= Exercise =
Copy the records below word for word. Stop after the line that contains "oportunidade de mergulhar no aperfeiçoamento.".

[Saved entries]
= Beginning of Section =

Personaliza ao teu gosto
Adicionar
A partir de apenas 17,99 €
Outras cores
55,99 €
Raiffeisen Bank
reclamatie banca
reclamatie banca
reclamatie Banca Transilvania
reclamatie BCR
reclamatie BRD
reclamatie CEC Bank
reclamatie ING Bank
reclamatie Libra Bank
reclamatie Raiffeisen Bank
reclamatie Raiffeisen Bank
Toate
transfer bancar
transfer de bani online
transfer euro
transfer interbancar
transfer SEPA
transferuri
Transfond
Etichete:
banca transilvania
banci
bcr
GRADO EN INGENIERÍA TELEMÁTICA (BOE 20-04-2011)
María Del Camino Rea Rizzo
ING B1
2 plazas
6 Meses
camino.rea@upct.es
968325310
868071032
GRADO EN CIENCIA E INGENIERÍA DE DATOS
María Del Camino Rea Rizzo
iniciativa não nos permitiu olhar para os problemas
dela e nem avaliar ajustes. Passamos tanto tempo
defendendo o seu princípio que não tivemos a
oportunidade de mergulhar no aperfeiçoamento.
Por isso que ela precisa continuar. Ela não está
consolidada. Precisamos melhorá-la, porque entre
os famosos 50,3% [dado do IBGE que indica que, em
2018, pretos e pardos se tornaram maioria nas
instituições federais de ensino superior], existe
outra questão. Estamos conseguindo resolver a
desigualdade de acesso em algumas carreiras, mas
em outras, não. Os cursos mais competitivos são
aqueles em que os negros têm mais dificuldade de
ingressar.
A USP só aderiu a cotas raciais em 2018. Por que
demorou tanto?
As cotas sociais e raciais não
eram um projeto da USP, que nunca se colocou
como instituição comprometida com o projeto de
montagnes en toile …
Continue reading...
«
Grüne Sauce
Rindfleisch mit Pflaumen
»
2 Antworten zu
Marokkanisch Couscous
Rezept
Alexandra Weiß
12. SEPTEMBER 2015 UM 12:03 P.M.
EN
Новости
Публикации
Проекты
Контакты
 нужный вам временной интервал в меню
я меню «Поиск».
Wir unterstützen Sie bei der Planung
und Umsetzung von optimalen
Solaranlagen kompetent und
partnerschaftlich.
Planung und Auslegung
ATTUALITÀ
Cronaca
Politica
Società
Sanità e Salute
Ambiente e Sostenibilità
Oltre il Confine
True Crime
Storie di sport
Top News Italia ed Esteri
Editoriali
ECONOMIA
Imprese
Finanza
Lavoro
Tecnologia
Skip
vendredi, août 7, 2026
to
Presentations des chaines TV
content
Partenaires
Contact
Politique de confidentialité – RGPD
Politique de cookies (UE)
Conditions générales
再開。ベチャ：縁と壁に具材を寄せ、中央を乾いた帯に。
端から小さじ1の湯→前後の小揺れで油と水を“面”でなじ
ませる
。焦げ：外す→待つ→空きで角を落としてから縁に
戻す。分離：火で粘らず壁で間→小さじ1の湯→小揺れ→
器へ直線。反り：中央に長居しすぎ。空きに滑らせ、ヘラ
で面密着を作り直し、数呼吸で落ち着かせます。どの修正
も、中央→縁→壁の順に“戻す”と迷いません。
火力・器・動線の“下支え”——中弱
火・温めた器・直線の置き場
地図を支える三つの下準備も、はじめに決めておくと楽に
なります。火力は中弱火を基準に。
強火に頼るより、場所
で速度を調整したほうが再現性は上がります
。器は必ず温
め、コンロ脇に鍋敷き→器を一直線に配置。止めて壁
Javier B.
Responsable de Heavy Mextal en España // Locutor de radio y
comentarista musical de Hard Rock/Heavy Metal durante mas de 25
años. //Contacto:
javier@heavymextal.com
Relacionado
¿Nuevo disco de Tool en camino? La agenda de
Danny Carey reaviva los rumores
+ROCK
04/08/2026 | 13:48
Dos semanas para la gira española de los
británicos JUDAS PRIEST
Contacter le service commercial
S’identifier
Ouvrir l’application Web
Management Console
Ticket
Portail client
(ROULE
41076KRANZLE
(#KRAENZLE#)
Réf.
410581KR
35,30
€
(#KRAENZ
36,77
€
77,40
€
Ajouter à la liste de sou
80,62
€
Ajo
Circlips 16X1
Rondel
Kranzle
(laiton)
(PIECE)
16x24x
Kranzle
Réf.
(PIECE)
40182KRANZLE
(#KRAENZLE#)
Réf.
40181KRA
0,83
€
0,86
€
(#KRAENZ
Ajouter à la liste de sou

= End of Section =

= Written response =
Personaliza ao teu gosto
Adicionar
A partir de apenas 17,99 €
Outras cores
55,99 €
Raiffeisen Bank
reclamatie banca
reclamatie banca
reclamatie Banca Transilvania
reclamatie BCR
reclamatie BRD
reclamatie CEC Bank
reclamatie ING Bank
reclamatie Libra Bank
reclamatie Raiffeisen Bank
reclamatie Raiffeisen Bank
Toate
transfer bancar
transfer de bani online
transfer euro
transfer interbancar
transfer SEPA
transferuri
Transfond
Etichete:
banca transilvania
banci
bcr
GRADO EN INGENIERÍA TELEMÁTICA (BOE 20-04-2011)
María Del Camino Rea Rizzo
ING B1
2 plazas
6 Meses
camino.rea@upct.es
968325310
868071032
GRADO EN CIENCIA E INGENIERÍA DE DATOS
María Del Camino Rea Rizzo
iniciativa não nos permitiu olhar para os problemas
dela e nem avaliar ajustes. Passamos tanto tempo
defendendo o seu princípio que não tivemos a
oportunidade de mergulhar no aperfeiçoamento.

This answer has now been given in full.